Since ancient times, storytelling has helped humans to survive. Through story, we communicate the wisdom of experience and pass language, culture and knowledge to future generations. Our brains are wired for story. We learn from stories, make connections to ideas and characters in stories and respond both physiologically and emotionally.
Consider a study published in The Annals of the New York Academy of Science in 2009 by Dr. Paul Zak and his colleagues. When their subjects became engaged in watching or hearing a compelling story, those who reported feeling empathy for the characters in the clip were found to have 47 percent more of the neurochemical oxytocin in their body than those who didn’t feel empathetic toward the characters.
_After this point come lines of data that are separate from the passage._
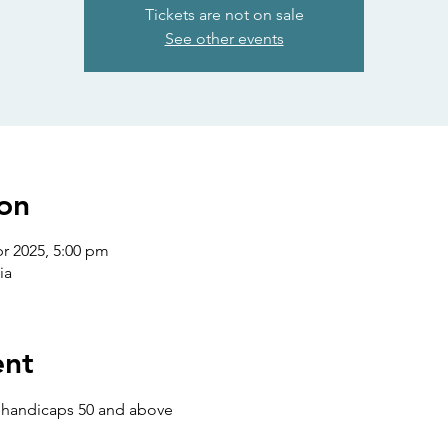
Tickets are not on sale
See other events
on
pr 2025, 5:00 pm
ia
ent
s handicaps 50 and above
This increased empathy is understandable since oxytocin has been shown to make people more sensitive to social cues.
In this fast paced modern world, I think we could appreciate an increase in naturally occurring oxytocin in our lives to feel more empathetic, involved and sensitive to one another. If stories are a key to this type of well being, is it simply a matter of being exposed to more story content?
Stories today come at us from everywhere. Competition is intense for us to like and respond to what grabs our attention. News headlines and tweets pop with sensationalism and flash. Media options from bigger-than-life stories seem to up the ante and become more extreme year by year. When overstimulated by the noise, I am left feeling numb, desensitized and small.
As I see it, we are practiced story consumers—not practiced story tellers. At least, we are not often tellers of our own stories, even with the loved ones in our families. As a result, we miss the deeply satisfying sense of empathy and connection that comes from sharing something precious. What we need is not more external exposure to story product; it’smore internal involvement in story process.
Everyone has a story to tell, and each perspective is unique. At first, most people I ask say they don’t have a story to tell. They don’t notice the difference they have made in the world, haven’t thought about what matters, don’t think anyone cares, or are afraid to say what really happened to them. Then, it goes quiet. I lean in to listen, and the story starts to flow.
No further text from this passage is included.